As a result of the Infrastructure Investment and Jobs Act, the federal government’s FAST-41 permitting project can now be used by Tribes and Alaska Native Corporations to potentially expedite and improve the permitting process for infrastructure projects that are either being performed by Tribes or Alaska Native Corporations, or are being performed on land owned by Tribes or Alaska Native Corporations.
In 2015, Congress created FAST-41, a program designed to improve the federal environmental review and authorization process for certain infrastructure projects. FAST-41 is managed by the Federal Permitting Improvement Steering Council (“Permitting Council”), which is comprised of various agency representatives. For covered projects admitted to the FAST-41 project, a specific federal agency will be designated as the lead agency for the project’s permitting process. That lead agency is then required to develop a project-specific plan and timetable for the completion of environmental reviews and authorizations. The goal is to promote early consultation and enhanced interagency coordination, thereby streamlining and speeding up the permitting process.
For example, within 60 days of admission to the FAST-41 program, the lead federal agency for a project must coordinate with the project sponsor and the other federal agencies issuing permits or authorizations to develop a Coordinated Project Plan (“CPP”) and action milestone estimates. The CPP will be the guiding document for the project, and may reduce the need for memorandum of understandings with various federal agencies.

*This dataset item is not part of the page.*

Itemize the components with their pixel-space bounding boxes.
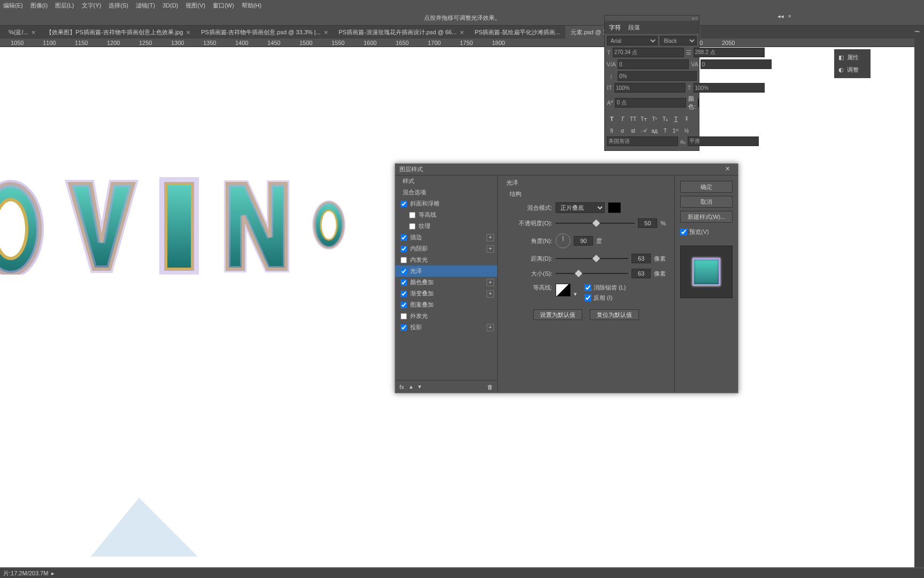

To provide for accountability, the lead federal agency for a FAST-41 project must also post target completion dates for permitting actions on an online “Permitting Dashboard,” maintained by the Permitting Council. The applicant and other stakeholders can use this dashboard to track the status of federal permitting activities, with the idea that such public information will improve coordination, transparency, predictability, and accountability.
The type of infrastructure projects that could be admitted to the FAST-41 program are broad and include conventional energy production, renewable energy production, electricity transmission, surface transportation, aviation, ports and waterways, water resources, broadband, pipelines, manufacturing, mining, and carbon capture sectors.
Prior to the Infrastructure Investment and Jobs Act, FAST-41 was generally only available for projects that had an estimated cost of $200,000,000 or more. As such, many Tribal and Alaska Native Corporation projects were not eligible, particularly those that were attempting to address energy, transportation, or other infrastructure needs in Reservations or Alaska Villages. For example, only three infrastructure projects in Alaska currently appear on the Permitting Dashboard as using the FAST-41 process.
Section 70801 of the Infrastructure Investment and Jobs Act, however, amended the FAST-41 program to make it more readily available to projects involving Tribes and Alaska Native Corporations. Now, any project of any dollar value is eligible to use the FAST-41 process, provided it is:
- subject to NEPA,
- sponsored by a Tribe, an Alaska Native Corporation, or a Native Hawaiian Organization, and
- located at least in part on land owned or under the jurisdiction of a Tribe, an Alaska Native Corporation, or a Native Hawaiian Organization,
is eligible to use the FAST-41 process, regardless of the dollar value of the project. Therefore, infrastructure projects that involve land owned by Tribes and Alaska Native Corporations may now be eligible to use the FAST-41 process.
While FAST-41 does not change any of the laws or regulations governing the standards that must be met to receive a permit, or change who makes the final decision regarding whether to issue a permit, it may provide Tribes and Alaska Native Corporations with the opportunity for a more streamlined and speedy permitting process. At the very least, it may provide an opportunity for Tribes and Alaska Native Corporations to require federal agencies to publicly disclose where the agency is in the permitting process and implement specific deadlines for completion of various permitting activities and decisions by the agency.
Before undertaking federal permitting for infrastructure projects, Tribes and Alaska Native Corporations may want to consider FAST-41 for its more streamlined and transparent process. There is an online portal for Tribes and Alaska Native Corporations to apply for their project to be in the FAST-41 program.
This article summarizes aspects of the law and does not constitute legal advice. For legal advice for your situation, you should contact an attorney.